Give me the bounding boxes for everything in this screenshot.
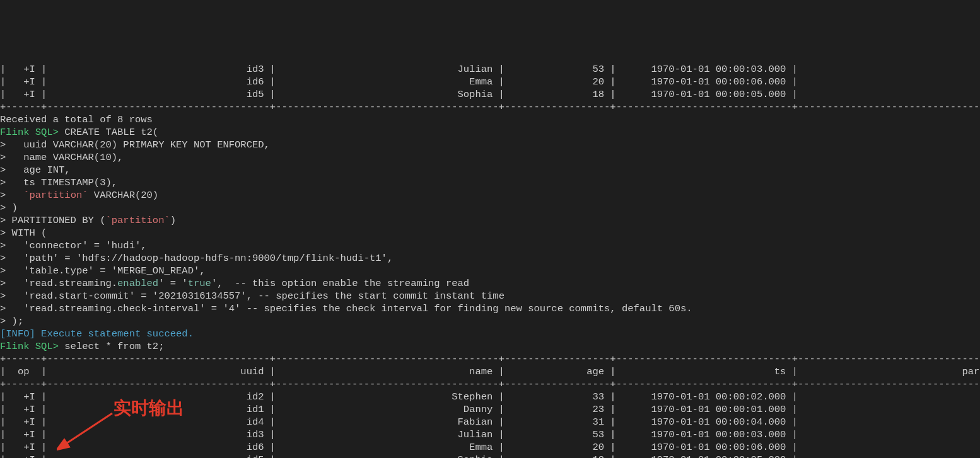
table-row: | +I | id6 | Emma | 20 | 1970-01-01 00:0… <box>0 441 980 454</box>
table-row: | +I | id5 | Sophia | 18 | 1970-01-01 00… <box>0 88 980 101</box>
sql-continuation-line[interactable]: > 'table.type' = 'MERGE_ON_READ', <box>0 265 980 277</box>
sql-continuation-line[interactable]: > 'path' = 'hdfs://hadoop-hadoop-hdfs-nn… <box>0 252 980 265</box>
table-separator: +------+--------------------------------… <box>0 378 980 391</box>
table-row: | +I | id5 | Sophia | 18 | 1970-01-01 00… <box>0 454 980 458</box>
table-row: | +I | id2 | Stephen | 33 | 1970-01-01 0… <box>0 391 980 403</box>
table-header: | op | uuid | name | age | ts | partitio… <box>0 365 980 378</box>
sql-input-line[interactable]: Flink SQL> select * from t2; <box>0 340 980 353</box>
sql-continuation-line[interactable]: > PARTITIONED BY (`partition`) <box>0 214 980 227</box>
sql-continuation-line[interactable]: > uuid VARCHAR(20) PRIMARY KEY NOT ENFOR… <box>0 139 980 151</box>
table-row: | +I | id1 | Danny | 23 | 1970-01-01 00:… <box>0 403 980 416</box>
table-separator: +------+--------------------------------… <box>0 101 980 113</box>
sql-continuation-line[interactable]: > name VARCHAR(10), <box>0 151 980 164</box>
table-row: | +I | id4 | Fabian | 31 | 1970-01-01 00… <box>0 416 980 428</box>
sql-continuation-line[interactable]: > 'read.start-commit' = '20210316134557'… <box>0 290 980 302</box>
sql-continuation-line[interactable]: > `partition` VARCHAR(20) <box>0 189 980 202</box>
sql-continuation-line[interactable]: > age INT, <box>0 164 980 176</box>
status-message: Received a total of 8 rows <box>0 113 980 126</box>
table-separator: +------+--------------------------------… <box>0 353 980 365</box>
table-row: | +I | id3 | Julian | 53 | 1970-01-01 00… <box>0 63 980 76</box>
sql-continuation-line[interactable]: > ts TIMESTAMP(3), <box>0 176 980 189</box>
sql-continuation-line[interactable]: > 'connector' = 'hudi', <box>0 239 980 252</box>
terminal-output[interactable]: | +I | id3 | Julian | 53 | 1970-01-01 00… <box>0 63 980 458</box>
table-row: | +I | id3 | Julian | 53 | 1970-01-01 00… <box>0 428 980 441</box>
sql-continuation-line[interactable]: > 'read.streaming.enabled' = 'true', -- … <box>0 277 980 290</box>
sql-continuation-line[interactable]: > 'read.streaming.check-interval' = '4' … <box>0 302 980 315</box>
sql-continuation-line[interactable]: > ) <box>0 202 980 214</box>
table-row: | +I | id6 | Emma | 20 | 1970-01-01 00:0… <box>0 76 980 88</box>
info-message: [INFO] Execute statement succeed. <box>0 328 980 340</box>
sql-continuation-line[interactable]: > ); <box>0 315 980 328</box>
sql-continuation-line[interactable]: > WITH ( <box>0 227 980 239</box>
sql-input-line[interactable]: Flink SQL> CREATE TABLE t2( <box>0 126 980 139</box>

-- -- --

Exercise requirements> Using the records, find how many lines include the string "partition" and report that number alone.

Exercise result> 2